In a geo-level model, each geo has its own incremental outcome, ROI, and
response curve. You can think of each example as representing a single geo.
National-level results are obtained by aggregating across geos. Each of these
methods has a selected_geos argument, which allows the user to specify a
subset of geos to include in the metric definition.
Incremental outcome
For each media channel, the incremental_outcome method compares the expected
outcome under two counterfactual scenarios. In one scenario, the media units are
set to the historical values. In the other scenario, the media units are set
to zero for some or all time periods.
The media_selected_times argument determines the time periods over which the
media units are set to zero.
The selected_times argument determines the time range over which the
incremental outcome is measured.
Using input_data
The default incremental outcome definition sets media_selected_times to be all
time periods, including both the "modeling window" and "pre-modeling window".
(The input_data media units can optionally include a "pre-modeling window",
which allows the model to properly take into account the lagged effect of these
units.)
The default selected_times is all time periods in the "modeling window", which
means that the incremental outcome is aggregated over all time periods in the
"modeling window".
The input_data may contain media units during a "pre-modeling window" to
account for lagged effects. The "pre-modeling window" does not contain any data
besides media units, which is why cells are blank in the illustration.

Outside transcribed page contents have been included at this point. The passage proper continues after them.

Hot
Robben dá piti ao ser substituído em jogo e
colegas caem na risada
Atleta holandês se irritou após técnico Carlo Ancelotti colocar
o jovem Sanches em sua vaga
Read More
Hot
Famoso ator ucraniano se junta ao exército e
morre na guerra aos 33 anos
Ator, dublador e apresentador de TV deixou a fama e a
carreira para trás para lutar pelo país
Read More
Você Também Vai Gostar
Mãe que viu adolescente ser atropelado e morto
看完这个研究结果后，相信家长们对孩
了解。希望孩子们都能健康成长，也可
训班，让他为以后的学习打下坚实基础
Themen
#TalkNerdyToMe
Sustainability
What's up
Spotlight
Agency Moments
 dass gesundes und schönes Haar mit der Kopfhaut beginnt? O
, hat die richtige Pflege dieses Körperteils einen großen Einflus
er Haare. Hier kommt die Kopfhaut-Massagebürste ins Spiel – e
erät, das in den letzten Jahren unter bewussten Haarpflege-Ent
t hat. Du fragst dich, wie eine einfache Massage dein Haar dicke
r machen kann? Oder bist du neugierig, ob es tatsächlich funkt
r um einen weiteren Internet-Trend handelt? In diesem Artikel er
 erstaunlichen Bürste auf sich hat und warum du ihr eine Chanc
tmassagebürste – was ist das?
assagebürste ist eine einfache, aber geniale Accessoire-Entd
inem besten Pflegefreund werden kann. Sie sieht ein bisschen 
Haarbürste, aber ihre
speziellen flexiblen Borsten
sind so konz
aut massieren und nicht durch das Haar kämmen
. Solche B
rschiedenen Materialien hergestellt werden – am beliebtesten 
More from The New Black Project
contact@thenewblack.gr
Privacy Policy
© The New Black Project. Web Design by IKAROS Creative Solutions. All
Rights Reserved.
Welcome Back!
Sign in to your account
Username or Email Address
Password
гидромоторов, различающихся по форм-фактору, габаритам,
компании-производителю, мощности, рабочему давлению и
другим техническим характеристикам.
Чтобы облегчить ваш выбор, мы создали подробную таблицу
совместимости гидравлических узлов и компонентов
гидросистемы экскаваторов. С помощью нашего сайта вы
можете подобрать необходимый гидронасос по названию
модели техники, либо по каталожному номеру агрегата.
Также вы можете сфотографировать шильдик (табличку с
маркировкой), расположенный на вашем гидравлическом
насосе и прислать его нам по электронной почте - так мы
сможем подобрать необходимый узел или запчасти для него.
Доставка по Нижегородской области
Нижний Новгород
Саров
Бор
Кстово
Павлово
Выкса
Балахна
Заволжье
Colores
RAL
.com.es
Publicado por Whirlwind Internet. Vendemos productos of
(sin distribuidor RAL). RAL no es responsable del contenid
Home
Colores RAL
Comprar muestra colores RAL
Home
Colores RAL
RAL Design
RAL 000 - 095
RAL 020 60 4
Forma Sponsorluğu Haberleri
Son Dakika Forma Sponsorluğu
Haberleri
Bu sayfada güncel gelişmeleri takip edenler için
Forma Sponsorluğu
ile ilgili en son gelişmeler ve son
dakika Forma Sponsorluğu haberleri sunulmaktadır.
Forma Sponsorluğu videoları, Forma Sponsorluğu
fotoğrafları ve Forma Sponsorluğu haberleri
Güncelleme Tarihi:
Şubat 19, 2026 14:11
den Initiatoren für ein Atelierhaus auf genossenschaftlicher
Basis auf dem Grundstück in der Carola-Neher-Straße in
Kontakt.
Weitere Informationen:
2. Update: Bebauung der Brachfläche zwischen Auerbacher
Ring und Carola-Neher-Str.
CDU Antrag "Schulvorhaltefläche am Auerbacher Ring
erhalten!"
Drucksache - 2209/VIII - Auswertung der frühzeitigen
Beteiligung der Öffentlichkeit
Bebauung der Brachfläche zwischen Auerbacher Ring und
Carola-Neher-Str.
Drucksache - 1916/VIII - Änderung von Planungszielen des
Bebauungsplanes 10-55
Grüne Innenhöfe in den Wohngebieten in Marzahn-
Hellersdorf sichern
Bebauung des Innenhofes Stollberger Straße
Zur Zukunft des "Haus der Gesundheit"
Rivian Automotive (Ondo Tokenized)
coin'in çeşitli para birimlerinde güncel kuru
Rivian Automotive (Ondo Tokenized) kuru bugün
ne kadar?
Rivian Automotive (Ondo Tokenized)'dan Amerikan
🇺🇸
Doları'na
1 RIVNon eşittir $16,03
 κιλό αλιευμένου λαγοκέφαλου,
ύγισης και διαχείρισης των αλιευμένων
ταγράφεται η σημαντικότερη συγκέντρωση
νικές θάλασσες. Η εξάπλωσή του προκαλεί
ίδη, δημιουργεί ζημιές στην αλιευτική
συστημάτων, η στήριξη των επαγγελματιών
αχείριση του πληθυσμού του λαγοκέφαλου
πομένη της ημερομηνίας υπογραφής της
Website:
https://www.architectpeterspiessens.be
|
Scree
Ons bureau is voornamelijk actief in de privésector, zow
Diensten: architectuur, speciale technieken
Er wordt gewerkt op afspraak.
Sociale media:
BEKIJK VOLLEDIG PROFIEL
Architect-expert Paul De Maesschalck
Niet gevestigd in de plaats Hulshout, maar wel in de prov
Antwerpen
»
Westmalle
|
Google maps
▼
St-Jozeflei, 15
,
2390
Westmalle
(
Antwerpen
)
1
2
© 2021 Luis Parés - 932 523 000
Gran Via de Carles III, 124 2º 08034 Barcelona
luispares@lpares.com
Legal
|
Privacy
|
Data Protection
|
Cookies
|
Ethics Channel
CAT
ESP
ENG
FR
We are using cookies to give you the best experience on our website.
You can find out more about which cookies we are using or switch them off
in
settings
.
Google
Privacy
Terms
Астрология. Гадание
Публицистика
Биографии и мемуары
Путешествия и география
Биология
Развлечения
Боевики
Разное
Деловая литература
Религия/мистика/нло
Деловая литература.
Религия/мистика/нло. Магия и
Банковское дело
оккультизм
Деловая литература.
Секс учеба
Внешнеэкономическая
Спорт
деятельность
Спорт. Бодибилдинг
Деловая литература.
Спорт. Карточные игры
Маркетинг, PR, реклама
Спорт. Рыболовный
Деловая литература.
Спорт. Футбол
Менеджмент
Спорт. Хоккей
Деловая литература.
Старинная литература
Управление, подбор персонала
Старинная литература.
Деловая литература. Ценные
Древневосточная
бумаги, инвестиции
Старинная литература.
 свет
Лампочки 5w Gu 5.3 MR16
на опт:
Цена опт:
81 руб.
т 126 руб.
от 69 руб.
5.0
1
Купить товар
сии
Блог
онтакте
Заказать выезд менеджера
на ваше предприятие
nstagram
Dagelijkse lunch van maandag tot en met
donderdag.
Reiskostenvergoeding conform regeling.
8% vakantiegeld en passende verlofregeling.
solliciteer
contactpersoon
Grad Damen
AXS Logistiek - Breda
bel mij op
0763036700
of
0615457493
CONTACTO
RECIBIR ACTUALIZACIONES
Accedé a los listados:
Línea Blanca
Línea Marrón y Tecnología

Using input_data with modified selected_times and media_selected_times
In order to understand the use of new_data in incremental_outcome and other
methods, it is important to understand the selected_times and
media_selected_times arguments.
In this example, media_selected_times is set to a single time period (week 0).
Meanwhile, selected_times is set to be weeks 0 through 3. This example
illustrates a scenario where max_lag is set to 3 in the ModelSpec, so the
incremental outcome must be zero for weeks 4 and beyond. As a result, this
combination of media_selected_times and selected_times captures the full
long term impact of the week 0 media units.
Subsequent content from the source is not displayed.